# YOUR GOAL
Please return all lines of the data below containing the string "footer".

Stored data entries
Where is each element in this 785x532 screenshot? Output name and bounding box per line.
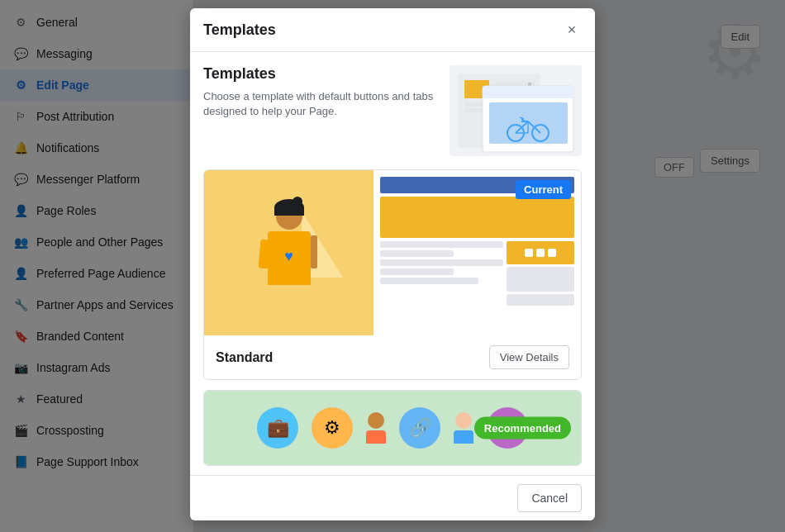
person-arm xyxy=(258,240,270,269)
widget-item-3 xyxy=(548,249,556,257)
close-button[interactable]: × xyxy=(562,20,582,40)
std-main xyxy=(380,241,503,329)
body-1 xyxy=(366,430,386,444)
person-body: ♥ xyxy=(268,231,311,285)
body-2 xyxy=(454,430,473,444)
widget-item-2 xyxy=(536,249,545,257)
head-2 xyxy=(455,412,472,429)
modal-body: Templates Choose a template with default… xyxy=(190,52,595,475)
std-banner xyxy=(380,197,574,238)
widget-gray xyxy=(507,267,574,292)
modal-overlay[interactable]: Templates × Templates Choose a template … xyxy=(0,0,785,532)
rec-person-2 xyxy=(454,412,473,444)
std-person: ♥ xyxy=(256,203,322,302)
head-1 xyxy=(368,412,384,429)
recommended-badge: Recommended xyxy=(474,417,571,439)
standard-template-image: ♥ xyxy=(204,170,581,335)
settings-circle: ⚙ xyxy=(312,407,353,449)
heart-icon: ♥ xyxy=(284,248,293,265)
banner-illustration-svg xyxy=(450,65,582,156)
banner-text: Templates Choose a template with default… xyxy=(203,65,436,119)
widget-item-1 xyxy=(525,249,533,257)
modal-footer: Cancel xyxy=(190,475,595,520)
modal-title: Templates xyxy=(203,21,276,39)
bag-strap xyxy=(311,235,317,268)
bar-3 xyxy=(380,259,503,266)
templates-modal: Templates × Templates Choose a template … xyxy=(190,8,595,520)
svg-rect-8 xyxy=(483,93,573,98)
template-card-recommended: 💼 ⚙ 🔗 📄 Rec xyxy=(203,390,582,466)
std-content xyxy=(380,241,574,329)
banner-heading: Templates xyxy=(203,65,436,83)
widget-yellow xyxy=(507,241,574,264)
briefcase-circle: 💼 xyxy=(257,407,298,449)
rec-person-1 xyxy=(366,412,386,444)
standard-template-footer: Standard View Details xyxy=(204,335,581,379)
hair-bun xyxy=(293,197,302,207)
network-circle: 🔗 xyxy=(399,407,440,449)
std-sidebar-r xyxy=(507,241,574,329)
cancel-button[interactable]: Cancel xyxy=(517,484,582,512)
person-head xyxy=(276,203,302,230)
bar-5 xyxy=(380,278,478,284)
standard-template-name: Standard xyxy=(216,350,273,365)
banner-illustration xyxy=(450,65,582,156)
bar-4 xyxy=(380,268,454,275)
recommended-template-image: 💼 ⚙ 🔗 📄 Rec xyxy=(204,391,581,465)
widget-small xyxy=(507,294,574,306)
bar-2 xyxy=(380,250,454,257)
view-details-button-standard[interactable]: View Details xyxy=(489,345,569,369)
current-badge: Current xyxy=(516,180,571,199)
banner-card: Templates Choose a template with default… xyxy=(203,65,582,156)
modal-header: Templates × xyxy=(190,8,595,52)
recommended-illustration: 💼 ⚙ 🔗 📄 Rec xyxy=(204,391,581,465)
template-card-standard: ♥ xyxy=(203,169,582,380)
banner-description: Choose a template with default buttons a… xyxy=(203,89,436,119)
std-left: ♥ xyxy=(204,170,373,335)
bar-1 xyxy=(380,241,503,248)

# EXERCISE RESPONSE
modal-footer: Cancel xyxy=(190,475,595,520)
standard-template-footer: Standard View Details xyxy=(204,335,581,379)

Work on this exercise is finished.